How to Avert the Next European Economic Crisis

The European Union’s economic crisis exposed grave flaws in the design of its single-currency system. A new report from the International Monetary Fund examines the biggest of these defects and recommends fundamental reform: The EU, says the IMF, needs to take a step toward fiscal union.

It’s not what most European policy makers want to hear. But it’s advice they should follow.

The IMF’s report shows just how vulnerable the EU was, fiscally speaking, in 2008 and afterward. In the U.S. -- which is technically a republic, but can also be viewed as a kind of economic federation -- shocks at the state and local level can be cushioned by private and public financial flows. Ownership of assets is dispersed, which spreads the pain, and distressed companies and households have a variety of lenders to choose from. Large-scale government help is crucial as well: Unemployment insurance, for instance, puts money into hard-hit areas and meets the cost with federal taxes and borrowing.

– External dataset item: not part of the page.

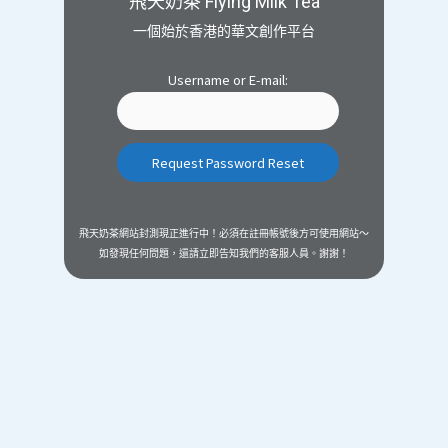
飛天奶茶 Flying Milk Tea
一個始於香港的華文創作平台
Username or E-mail:
飛天奶茶網站封測現正進行中！必須在註冊帳號後方可使用網站～
如發現任何問題，還請立即告知我們的客服人員。謝謝！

In the U.S., Canada and Germany, these offsets can ease about 80 percent of the shock to local output. In the euro area, the same channels are only half as effective. Markets aren’t as well integrated, and when panic spread five years ago, credit flows within the union contracted sharply just as they were most needed. Unemployment insurance and other ways to spread risk were almost non-existent. All this was a formula for catastrophe -- a catastrophe that parts of the EU continue to endure.

The EU, in its characteristically halting fashion, has begun building some of these needed props. For instance, plans are under way for a form of banking union, which (done right) would pool resources to support or resolve troubled banks. By severing the link between banking stress and national solvency, a union would help to keep governments creditworthy and avoid an abrupt contraction of credit in future crises.

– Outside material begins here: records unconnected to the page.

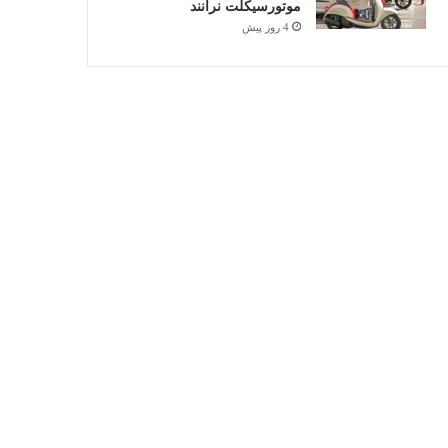
موتورسیکلت نرانند
4 روز پیش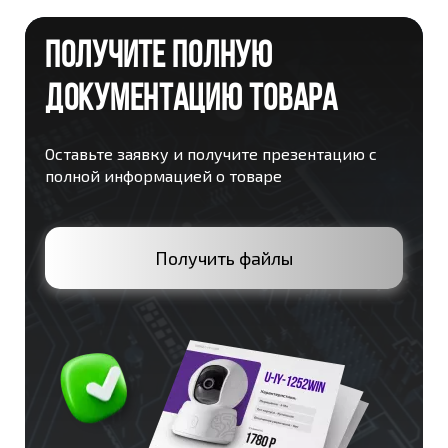
ПОЛУЧИТЕ ПОЛНУЮ
ДОКУМЕНТАЦИЮ ТОВАРА
Оставьте заявку и получите презентацию с
полной информацией о товаре
Получить файлы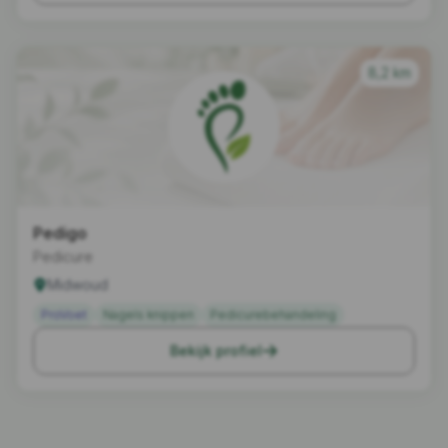
8,2 km
Pedigo
Pedicure
Midwoud
ProVoet
Nagels knippen
Pedicurebehandeling
Bekijk profiel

Outright sharing of fiscal risk, however, is barely being discussed. The politics are sensitive, and for understandable reasons. Citizens of creditworthy countries such as Germany don’t want to find themselves permanently on the hook for transfers to countries such as Greece, whose fiscal profligacy made it, in large part, the author of its own downfall. The challenge is to make some kind of fiscal union politically feasible -- which means designing it in such a way that the EU is not divided into two permanent classes of givers and takers.

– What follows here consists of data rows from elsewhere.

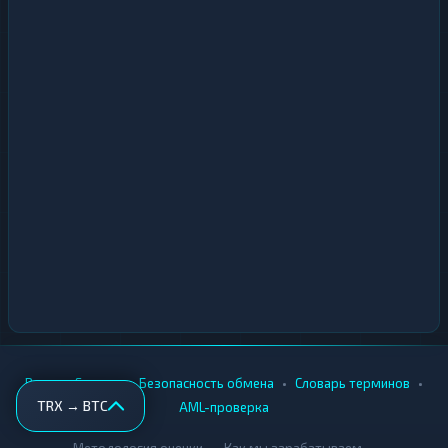
•
•
•
•
Вики
Города
Безопасность обмена
Словарь терминов
TRX → BTC
AML-проверка
•
•
Методология оценки
Как мы зарабатываем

There’s more than one way to do this. Full fiscal union along U.S. or Canadian lines won’t happen -- not until there’s more solidarity in Europe, which will take years. A better proposal for now is to create a rainy-day stability fund. Governments would pay a proportion of their national income into it, and then draw on it when they encountered economic shocks. In macroeconomic terms, this would mimic the effect of a shared unemployment-insurance system.

How big a fund? The IMF estimates that annual contributions of 1.5 percent to 2.5 percent of GDP would be enough, with time, to provide the same fiscal cushioning that Germany gives its regions. That seems cheap at the price. Another advantage of such a plan is that it wouldn’t require collective decisions about taxes and spending. And this kind of fund would not persistently move resources from the center to the periphery. The IMF shows that, had it been in place when the euro was created in 1999, every country would have benefited at one time or another.

None of this is to say this idea would be easy to put into effect. The conditions under which governments could tap the fund would need to be carefully defined, for instance. These and other tricky technical issues can be resolved -- but not unless EU governments are willing to start the discussion. That can’t happen too soon.